EBNASA worked closely with BAPH and collectively submitted over 400 signatures from Eastie in support of the new policy changes.
“EBNASA is pleased to have worked with and supported the Board of Health, BACH, and the Public Health Commission with the passage of these new regulations in response to this public health concern,” said EBNASA’s Coalition Supervisor Patricia Milano. “Since 90 percent of adult smokers start using tobacco before their 18th birthday, policies that make it more difficult for youth to acquire tobacco and nicotine products are important.”
Milano said existing regulations allow for youth of any age to purchase e-cigarettes, which contain even more nicotine than a normal cigarette.
E-cigarettes have been touted as way for smokers to quit but Milano said the easy to obtain alternatives began falling into the hands of kids in Eastie who were unable to legally purchase regular cigarettes.
According to EBNASA and the BPHC a handful of convenience stores in Eastie and Boston sell e-cigarettes and because they are not regulated like other tobacco, teens under the age of 18 can legally purchase them.

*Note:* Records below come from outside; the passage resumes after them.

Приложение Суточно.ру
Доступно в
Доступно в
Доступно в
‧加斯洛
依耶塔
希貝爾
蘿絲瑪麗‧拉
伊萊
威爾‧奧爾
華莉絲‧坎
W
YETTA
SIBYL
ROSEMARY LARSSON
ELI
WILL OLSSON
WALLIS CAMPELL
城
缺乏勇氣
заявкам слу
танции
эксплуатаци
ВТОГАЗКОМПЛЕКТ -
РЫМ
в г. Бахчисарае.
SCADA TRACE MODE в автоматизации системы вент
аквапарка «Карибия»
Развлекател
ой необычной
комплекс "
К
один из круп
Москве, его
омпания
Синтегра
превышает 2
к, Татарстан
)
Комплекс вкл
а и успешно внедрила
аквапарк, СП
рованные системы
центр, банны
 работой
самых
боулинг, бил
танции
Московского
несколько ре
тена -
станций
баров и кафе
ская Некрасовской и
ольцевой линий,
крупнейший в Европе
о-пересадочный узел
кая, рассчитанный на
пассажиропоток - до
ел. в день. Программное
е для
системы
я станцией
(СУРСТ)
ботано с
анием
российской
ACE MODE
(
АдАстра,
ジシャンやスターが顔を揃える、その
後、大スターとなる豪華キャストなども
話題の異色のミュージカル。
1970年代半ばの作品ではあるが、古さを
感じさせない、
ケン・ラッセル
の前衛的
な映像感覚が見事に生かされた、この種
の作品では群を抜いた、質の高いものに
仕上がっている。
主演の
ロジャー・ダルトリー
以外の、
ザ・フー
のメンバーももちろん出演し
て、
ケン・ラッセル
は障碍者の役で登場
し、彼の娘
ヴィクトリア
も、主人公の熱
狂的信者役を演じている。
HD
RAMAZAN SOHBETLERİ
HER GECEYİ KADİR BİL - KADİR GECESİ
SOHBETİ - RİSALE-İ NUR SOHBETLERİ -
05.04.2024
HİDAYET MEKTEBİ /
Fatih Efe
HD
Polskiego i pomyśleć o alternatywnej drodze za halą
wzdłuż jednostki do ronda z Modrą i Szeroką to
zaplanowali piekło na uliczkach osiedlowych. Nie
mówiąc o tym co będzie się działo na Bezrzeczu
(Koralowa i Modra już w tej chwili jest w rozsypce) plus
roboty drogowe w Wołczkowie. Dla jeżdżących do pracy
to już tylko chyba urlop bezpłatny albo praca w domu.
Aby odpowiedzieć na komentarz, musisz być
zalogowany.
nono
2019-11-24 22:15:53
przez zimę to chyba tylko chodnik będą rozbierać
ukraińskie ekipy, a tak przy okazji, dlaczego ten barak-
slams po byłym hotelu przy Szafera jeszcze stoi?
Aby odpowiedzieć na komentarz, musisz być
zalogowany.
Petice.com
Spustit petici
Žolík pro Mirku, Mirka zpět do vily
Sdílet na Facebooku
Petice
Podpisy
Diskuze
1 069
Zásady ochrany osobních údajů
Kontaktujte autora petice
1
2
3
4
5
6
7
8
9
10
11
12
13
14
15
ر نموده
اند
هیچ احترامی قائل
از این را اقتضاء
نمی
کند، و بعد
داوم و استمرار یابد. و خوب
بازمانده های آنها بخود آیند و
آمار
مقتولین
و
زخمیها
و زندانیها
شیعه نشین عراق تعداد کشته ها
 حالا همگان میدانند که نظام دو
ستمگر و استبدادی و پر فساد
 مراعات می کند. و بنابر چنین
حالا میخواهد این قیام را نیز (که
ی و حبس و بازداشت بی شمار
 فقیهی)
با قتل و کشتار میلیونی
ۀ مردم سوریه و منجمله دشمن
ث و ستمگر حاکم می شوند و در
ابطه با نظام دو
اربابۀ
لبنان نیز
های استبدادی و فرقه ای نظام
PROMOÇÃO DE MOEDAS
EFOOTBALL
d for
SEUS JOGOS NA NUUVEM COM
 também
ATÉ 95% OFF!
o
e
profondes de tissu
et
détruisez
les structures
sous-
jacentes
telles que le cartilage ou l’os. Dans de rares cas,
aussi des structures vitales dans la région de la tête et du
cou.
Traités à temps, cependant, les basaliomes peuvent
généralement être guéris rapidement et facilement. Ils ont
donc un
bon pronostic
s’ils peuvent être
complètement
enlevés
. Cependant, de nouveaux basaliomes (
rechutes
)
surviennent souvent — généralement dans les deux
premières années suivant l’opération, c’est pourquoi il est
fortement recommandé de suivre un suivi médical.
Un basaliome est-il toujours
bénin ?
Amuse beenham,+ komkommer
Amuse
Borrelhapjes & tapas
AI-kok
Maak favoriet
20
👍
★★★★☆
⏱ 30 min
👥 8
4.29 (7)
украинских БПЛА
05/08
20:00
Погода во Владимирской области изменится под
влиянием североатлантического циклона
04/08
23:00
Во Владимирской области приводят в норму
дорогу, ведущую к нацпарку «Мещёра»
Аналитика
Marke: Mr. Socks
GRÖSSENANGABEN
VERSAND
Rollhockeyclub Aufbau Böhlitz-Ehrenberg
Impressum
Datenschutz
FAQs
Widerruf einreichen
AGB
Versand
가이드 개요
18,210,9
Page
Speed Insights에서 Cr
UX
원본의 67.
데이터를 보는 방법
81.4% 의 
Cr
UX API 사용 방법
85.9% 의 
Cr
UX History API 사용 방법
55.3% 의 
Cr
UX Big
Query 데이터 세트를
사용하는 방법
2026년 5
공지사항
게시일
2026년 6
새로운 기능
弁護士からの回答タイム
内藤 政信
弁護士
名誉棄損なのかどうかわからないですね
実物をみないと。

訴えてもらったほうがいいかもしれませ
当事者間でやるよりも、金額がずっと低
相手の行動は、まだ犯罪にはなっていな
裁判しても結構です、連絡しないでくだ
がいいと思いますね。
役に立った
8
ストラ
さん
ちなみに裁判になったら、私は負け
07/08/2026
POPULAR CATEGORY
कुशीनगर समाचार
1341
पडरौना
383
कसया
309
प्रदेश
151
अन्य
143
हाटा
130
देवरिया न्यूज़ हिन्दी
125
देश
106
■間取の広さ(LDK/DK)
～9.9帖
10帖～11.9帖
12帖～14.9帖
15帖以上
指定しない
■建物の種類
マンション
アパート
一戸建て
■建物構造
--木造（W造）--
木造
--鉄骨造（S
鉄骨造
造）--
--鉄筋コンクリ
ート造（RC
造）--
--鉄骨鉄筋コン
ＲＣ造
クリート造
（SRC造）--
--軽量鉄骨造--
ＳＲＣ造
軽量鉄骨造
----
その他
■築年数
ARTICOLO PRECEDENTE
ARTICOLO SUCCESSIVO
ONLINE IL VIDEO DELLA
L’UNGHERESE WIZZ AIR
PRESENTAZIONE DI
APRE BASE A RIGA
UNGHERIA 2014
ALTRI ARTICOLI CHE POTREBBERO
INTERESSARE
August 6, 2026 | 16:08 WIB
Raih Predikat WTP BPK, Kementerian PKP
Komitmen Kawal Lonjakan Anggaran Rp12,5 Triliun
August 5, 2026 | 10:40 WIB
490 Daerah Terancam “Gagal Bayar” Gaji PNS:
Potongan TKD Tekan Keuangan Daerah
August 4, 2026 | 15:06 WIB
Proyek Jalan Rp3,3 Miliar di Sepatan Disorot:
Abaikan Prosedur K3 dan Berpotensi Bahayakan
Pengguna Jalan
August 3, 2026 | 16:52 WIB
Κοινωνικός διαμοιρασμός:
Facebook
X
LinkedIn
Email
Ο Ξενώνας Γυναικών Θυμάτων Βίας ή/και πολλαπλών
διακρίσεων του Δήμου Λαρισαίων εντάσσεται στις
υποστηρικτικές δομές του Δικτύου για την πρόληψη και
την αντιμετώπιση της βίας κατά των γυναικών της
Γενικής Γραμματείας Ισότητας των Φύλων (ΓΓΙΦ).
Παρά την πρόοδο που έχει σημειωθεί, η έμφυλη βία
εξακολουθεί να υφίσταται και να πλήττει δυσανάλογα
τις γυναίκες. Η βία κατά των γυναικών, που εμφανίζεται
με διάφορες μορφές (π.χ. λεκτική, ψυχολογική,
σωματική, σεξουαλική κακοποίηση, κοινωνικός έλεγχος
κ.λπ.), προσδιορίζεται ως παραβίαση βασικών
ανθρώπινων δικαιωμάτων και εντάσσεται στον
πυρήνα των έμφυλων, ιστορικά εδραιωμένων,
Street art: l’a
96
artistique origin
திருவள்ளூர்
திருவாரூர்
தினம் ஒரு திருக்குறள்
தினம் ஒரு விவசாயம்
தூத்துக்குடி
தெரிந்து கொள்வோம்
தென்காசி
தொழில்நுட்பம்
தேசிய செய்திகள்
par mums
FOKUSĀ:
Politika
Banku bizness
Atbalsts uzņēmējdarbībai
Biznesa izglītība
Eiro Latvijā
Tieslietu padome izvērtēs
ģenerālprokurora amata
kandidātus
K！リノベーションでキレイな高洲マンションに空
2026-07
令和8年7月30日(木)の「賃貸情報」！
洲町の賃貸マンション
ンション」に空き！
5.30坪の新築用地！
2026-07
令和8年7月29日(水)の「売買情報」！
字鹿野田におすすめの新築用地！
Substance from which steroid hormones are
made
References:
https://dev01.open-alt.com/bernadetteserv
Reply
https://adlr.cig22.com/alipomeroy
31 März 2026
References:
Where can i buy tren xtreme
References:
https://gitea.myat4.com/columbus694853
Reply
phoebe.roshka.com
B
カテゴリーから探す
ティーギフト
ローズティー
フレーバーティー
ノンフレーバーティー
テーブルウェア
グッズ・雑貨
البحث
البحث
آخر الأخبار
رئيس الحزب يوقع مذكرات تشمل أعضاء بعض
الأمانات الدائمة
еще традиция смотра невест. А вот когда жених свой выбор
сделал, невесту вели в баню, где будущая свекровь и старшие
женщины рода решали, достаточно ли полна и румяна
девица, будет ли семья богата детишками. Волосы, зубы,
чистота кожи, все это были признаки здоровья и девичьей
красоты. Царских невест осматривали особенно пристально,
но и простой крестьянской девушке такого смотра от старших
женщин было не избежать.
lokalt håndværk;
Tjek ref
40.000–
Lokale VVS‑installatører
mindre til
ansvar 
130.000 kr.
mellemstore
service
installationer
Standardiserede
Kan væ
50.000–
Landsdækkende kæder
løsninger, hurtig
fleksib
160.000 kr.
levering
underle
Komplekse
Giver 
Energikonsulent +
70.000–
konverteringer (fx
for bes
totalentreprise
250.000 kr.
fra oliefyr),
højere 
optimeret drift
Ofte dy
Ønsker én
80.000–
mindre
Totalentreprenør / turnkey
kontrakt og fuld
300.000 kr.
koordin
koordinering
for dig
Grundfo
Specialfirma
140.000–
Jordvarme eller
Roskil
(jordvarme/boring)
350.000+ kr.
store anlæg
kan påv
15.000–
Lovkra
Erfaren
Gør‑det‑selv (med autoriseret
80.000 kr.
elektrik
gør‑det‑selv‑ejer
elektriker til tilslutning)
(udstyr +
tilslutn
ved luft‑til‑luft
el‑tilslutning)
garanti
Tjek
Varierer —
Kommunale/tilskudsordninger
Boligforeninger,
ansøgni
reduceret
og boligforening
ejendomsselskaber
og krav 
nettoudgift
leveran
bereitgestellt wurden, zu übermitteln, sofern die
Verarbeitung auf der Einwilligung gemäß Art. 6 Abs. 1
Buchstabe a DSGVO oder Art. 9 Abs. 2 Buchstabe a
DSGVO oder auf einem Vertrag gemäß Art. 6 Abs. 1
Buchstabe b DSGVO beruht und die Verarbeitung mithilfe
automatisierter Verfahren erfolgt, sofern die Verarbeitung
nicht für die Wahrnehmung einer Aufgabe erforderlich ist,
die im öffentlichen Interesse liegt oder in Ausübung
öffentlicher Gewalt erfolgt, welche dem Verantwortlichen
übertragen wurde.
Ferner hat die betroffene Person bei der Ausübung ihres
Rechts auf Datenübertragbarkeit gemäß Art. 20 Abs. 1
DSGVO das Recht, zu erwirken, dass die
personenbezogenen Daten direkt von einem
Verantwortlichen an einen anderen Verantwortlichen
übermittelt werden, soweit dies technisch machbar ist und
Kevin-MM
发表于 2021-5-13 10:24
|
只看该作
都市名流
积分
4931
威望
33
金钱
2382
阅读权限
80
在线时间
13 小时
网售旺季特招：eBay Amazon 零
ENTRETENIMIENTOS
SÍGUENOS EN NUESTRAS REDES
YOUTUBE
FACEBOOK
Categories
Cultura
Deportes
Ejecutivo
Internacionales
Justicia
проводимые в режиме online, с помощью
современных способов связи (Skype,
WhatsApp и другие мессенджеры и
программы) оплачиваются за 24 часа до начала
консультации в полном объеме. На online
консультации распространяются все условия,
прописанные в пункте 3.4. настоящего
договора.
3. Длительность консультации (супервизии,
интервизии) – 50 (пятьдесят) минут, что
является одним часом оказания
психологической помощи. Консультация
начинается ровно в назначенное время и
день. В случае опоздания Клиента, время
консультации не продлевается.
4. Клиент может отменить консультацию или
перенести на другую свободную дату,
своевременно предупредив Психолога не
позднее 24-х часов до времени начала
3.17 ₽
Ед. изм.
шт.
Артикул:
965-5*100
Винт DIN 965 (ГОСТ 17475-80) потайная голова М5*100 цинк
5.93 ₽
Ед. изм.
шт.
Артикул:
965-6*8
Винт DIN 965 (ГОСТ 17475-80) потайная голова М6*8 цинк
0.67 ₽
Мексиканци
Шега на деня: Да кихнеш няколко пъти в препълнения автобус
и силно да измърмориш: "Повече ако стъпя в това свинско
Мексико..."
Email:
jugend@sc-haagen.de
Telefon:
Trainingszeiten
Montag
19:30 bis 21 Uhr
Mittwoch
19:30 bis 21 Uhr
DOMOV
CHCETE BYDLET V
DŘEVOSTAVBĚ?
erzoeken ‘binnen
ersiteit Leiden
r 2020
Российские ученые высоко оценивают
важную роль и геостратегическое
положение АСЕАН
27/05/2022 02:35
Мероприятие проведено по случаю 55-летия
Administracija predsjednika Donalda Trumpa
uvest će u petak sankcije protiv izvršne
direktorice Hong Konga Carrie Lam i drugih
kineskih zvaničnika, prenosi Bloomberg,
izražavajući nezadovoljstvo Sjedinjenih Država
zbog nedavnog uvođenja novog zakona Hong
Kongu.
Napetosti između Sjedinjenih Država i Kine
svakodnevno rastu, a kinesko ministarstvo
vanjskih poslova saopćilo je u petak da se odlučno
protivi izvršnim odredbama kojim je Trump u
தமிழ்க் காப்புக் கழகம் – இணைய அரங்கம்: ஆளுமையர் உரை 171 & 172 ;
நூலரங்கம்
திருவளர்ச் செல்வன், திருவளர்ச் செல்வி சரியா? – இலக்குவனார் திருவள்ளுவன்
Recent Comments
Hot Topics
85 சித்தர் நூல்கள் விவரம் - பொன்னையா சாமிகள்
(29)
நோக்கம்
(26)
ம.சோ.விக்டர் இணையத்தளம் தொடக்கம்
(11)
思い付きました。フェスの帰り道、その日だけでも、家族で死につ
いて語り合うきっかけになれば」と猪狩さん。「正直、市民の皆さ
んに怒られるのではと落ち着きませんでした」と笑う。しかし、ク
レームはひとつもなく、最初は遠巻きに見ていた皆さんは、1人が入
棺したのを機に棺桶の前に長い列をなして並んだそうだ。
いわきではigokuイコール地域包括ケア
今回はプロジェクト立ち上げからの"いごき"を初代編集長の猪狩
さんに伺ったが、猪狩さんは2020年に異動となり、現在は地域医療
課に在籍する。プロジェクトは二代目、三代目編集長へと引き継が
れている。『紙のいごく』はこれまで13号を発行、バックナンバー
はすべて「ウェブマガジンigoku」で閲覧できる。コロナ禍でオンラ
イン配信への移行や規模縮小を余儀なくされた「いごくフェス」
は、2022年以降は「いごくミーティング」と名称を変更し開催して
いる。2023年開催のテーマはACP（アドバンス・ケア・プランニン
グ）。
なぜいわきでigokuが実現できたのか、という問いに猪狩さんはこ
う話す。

The new regulations require that e-cigarettes be placed behind the store counter, like tobacco products, and that they not be sold to minors. E-cigarettes will also not be allowed in the workplace, which includes restaurant patios and decks, and loading docks. Many commercials aired on T.V. by manufactures show e-cigarette smokers enjoying the device indoors because the cigarette device produces only a ‘harmless vapor’.
However, these claims have been largely disputed by the Food and Drug Administration. The FDA found that e-cigarettes, which are made of plastic and metal, heat a liquid nicotine solution in a disposable cartridge to create vapor that the smoker inhales. The FDA found through laboratory testing that e-cigarettes contain toxic chemicals and carcinogens just like regular tobacco products.
“Tobacco exposure continues to be a significant factor that contributes to preventable sickness and death,’’ said Dr. Barbara Ferrer, executive director of the BPHC. “The steps the board has taken today will help reduce young people’s exposure to tobacco and unregulated nicotine products and eliminate exposure to e-cigarette vapors containing nicotine and other known toxins in the workplace.’’
EBNASA has been working in Eastie with residents and partners to distribute information on helping smokers quit smoking. A two-week supply of free nicotine patches is available to Boston residents who call the 1-800-Quitline.